RESULTS: Thirty-six patients were screened for eligibility, 31 patients consented onto study and underwent jejunal tube placement, and 16 patients completed treatment: mean age 67 years (SD 9.3), 43.8% male. Among evaluable patients (n = 16), weight stability was achieved in 10 patients (62.5%), thus completing the trial early. Increases in lean body mass (1273.1, SD: 4078, P = 0.01) and appendicular lean mass (0.45, SD: 0.6, P = 0.02) were observed. Statistically significant improvements at Cycle 3 from baseline were also observed for QLQC30 role function [mean difference (MD): 20.1, P = 0.03], appetite (MD: 27.4, P = 0.02), and global health scores (MD: 13.3, P = 0.05) as well as for NIH PROMIS t-scores for depression (MD: -10.4, P = 0.006) and pain interference (MD: -7.5, P = 0.05). Objectively monitored (Fitbit) activity levels increased, although statistical significance was not reached.

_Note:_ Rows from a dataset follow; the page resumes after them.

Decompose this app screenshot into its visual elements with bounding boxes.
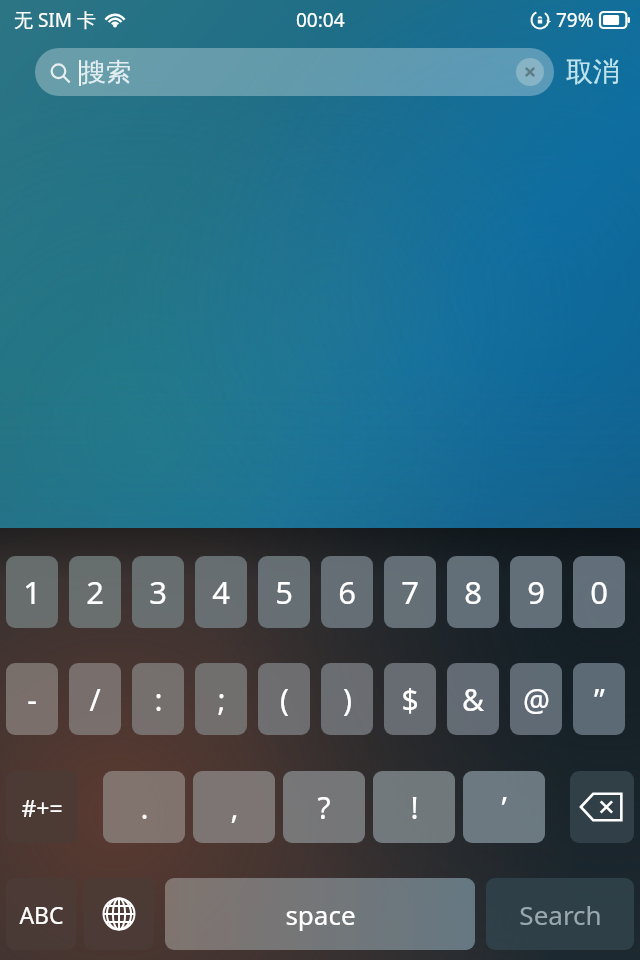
- button[interactable]: .: [103, 771, 185, 843]
- button[interactable]: 搜索: [35, 48, 554, 96]
- button[interactable]: 9: [510, 556, 562, 628]
- staticText: 取消: [566, 55, 620, 89]
- button[interactable]: Backspace: [570, 771, 634, 843]
- staticText: ”: [594, 679, 605, 720]
- staticText: space: [285, 897, 356, 932]
- staticText: 8: [464, 571, 482, 613]
- button[interactable]: 4: [195, 556, 247, 628]
- staticText: 3: [149, 571, 167, 613]
- staticText: 搜索: [81, 57, 131, 88]
- button[interactable]: Switch keyboard language: [84, 878, 154, 950]
- staticText: 7: [401, 571, 419, 613]
- staticText: !: [410, 787, 419, 828]
- button[interactable]: space: [165, 878, 475, 950]
- staticText: 79%: [556, 7, 594, 33]
- staticText: ABC: [19, 899, 64, 930]
- button[interactable]: !: [373, 771, 455, 843]
- button[interactable]: @: [510, 663, 562, 735]
- button[interactable]: ABC: [6, 878, 76, 950]
- staticText: 无 SIM 卡: [14, 7, 96, 33]
- staticText: 5: [275, 571, 293, 613]
- staticText: :: [154, 679, 163, 720]
- button[interactable]: 2: [69, 556, 121, 628]
- staticText: ’: [501, 787, 507, 828]
- button[interactable]: ?: [283, 771, 365, 843]
- button[interactable]: 3: [132, 556, 184, 628]
- staticText: 0: [590, 571, 608, 613]
- staticText: /: [89, 679, 101, 720]
- button[interactable]: ’: [463, 771, 545, 843]
- staticText: -: [27, 679, 37, 720]
- button[interactable]: -: [6, 663, 58, 735]
- staticText: 2: [86, 571, 104, 613]
- staticText: 9: [527, 571, 545, 613]
- staticText: &: [462, 679, 484, 720]
- button[interactable]: 1: [6, 556, 58, 628]
- staticText: #+=: [21, 792, 63, 823]
- button[interactable]: Search: [486, 878, 634, 950]
- button[interactable]: &: [447, 663, 499, 735]
- button[interactable]: ;: [195, 663, 247, 735]
- button[interactable]: ): [321, 663, 373, 735]
- button[interactable]: Clear text: [516, 58, 544, 86]
- button[interactable]: $: [384, 663, 436, 735]
- staticText: ,: [230, 787, 239, 828]
- staticText: $: [401, 679, 419, 720]
- staticText: 00:04: [296, 7, 345, 33]
- staticText: 6: [338, 571, 356, 613]
- staticText: 1: [23, 571, 41, 613]
- button[interactable]: #+=: [6, 771, 78, 843]
- button[interactable]: /: [69, 663, 121, 735]
- button[interactable]: 6: [321, 556, 373, 628]
- staticText: .: [140, 787, 149, 828]
- button[interactable]: 8: [447, 556, 499, 628]
- button[interactable]: ”: [573, 663, 625, 735]
- staticText: ): [343, 679, 352, 720]
- button[interactable]: 5: [258, 556, 310, 628]
- button[interactable]: 7: [384, 556, 436, 628]
- button[interactable]: 取消: [566, 55, 620, 89]
- staticText: 4: [212, 571, 230, 613]
- staticText: (: [280, 679, 289, 720]
- staticText: Search: [519, 897, 602, 932]
- staticText: @: [523, 679, 550, 720]
- staticText: ;: [217, 679, 226, 720]
- button[interactable]: :: [132, 663, 184, 735]
- button[interactable]: ,: [193, 771, 275, 843]
- staticText: ?: [317, 787, 331, 828]
- button[interactable]: (: [258, 663, 310, 735]
- button[interactable]: 0: [573, 556, 625, 628]
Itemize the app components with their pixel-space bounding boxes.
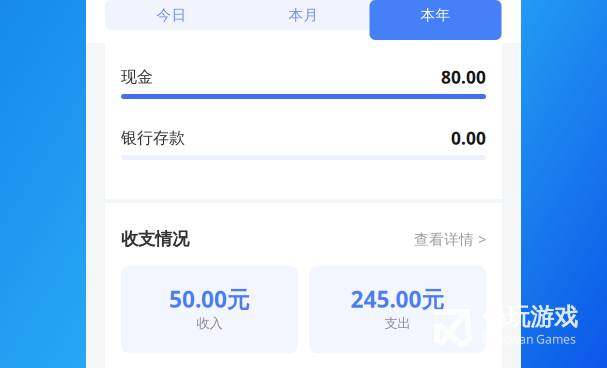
staticText: 50.00元: [169, 284, 250, 314]
button[interactable]: 本年: [370, 0, 502, 30]
button[interactable]: 本月: [238, 0, 370, 30]
staticText: 0.00: [451, 126, 486, 150]
button[interactable]: 245.00元: [309, 266, 486, 353]
staticText: 银行存款: [121, 128, 185, 148]
staticText: 仍玩游戏: [482, 302, 578, 332]
staticText: 本年: [420, 6, 450, 24]
staticText: 查看详情 >: [414, 229, 486, 249]
button[interactable]: 查看详情 >: [414, 229, 486, 249]
staticText: 支出: [384, 315, 410, 332]
staticText: Rengwan Games: [482, 331, 576, 347]
button[interactable]: 今日: [106, 0, 238, 30]
staticText: 今日: [156, 6, 186, 24]
staticText: 本月: [288, 6, 318, 24]
button[interactable]: 现金: [121, 69, 486, 99]
button[interactable]: 银行存款: [121, 130, 486, 160]
staticText: 80.00: [441, 66, 486, 88]
staticText: 收支情况: [121, 228, 189, 250]
staticText: 245.00元: [350, 284, 444, 314]
staticText: 现金: [121, 67, 153, 87]
button[interactable]: 50.00元: [121, 266, 298, 353]
staticText: 收入: [196, 315, 222, 332]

CONCLUSIONS: Our findings suggest that enteral nutrition support may improve weight stability, lean body mass, appendicular lean mass and PROs in PDAC patients with cachexia who completed treatment, representing a subsample of the study population. The feasibility and role of enteral feeding in routine care remain unclear, and larger and randomized controlled trials are warranted.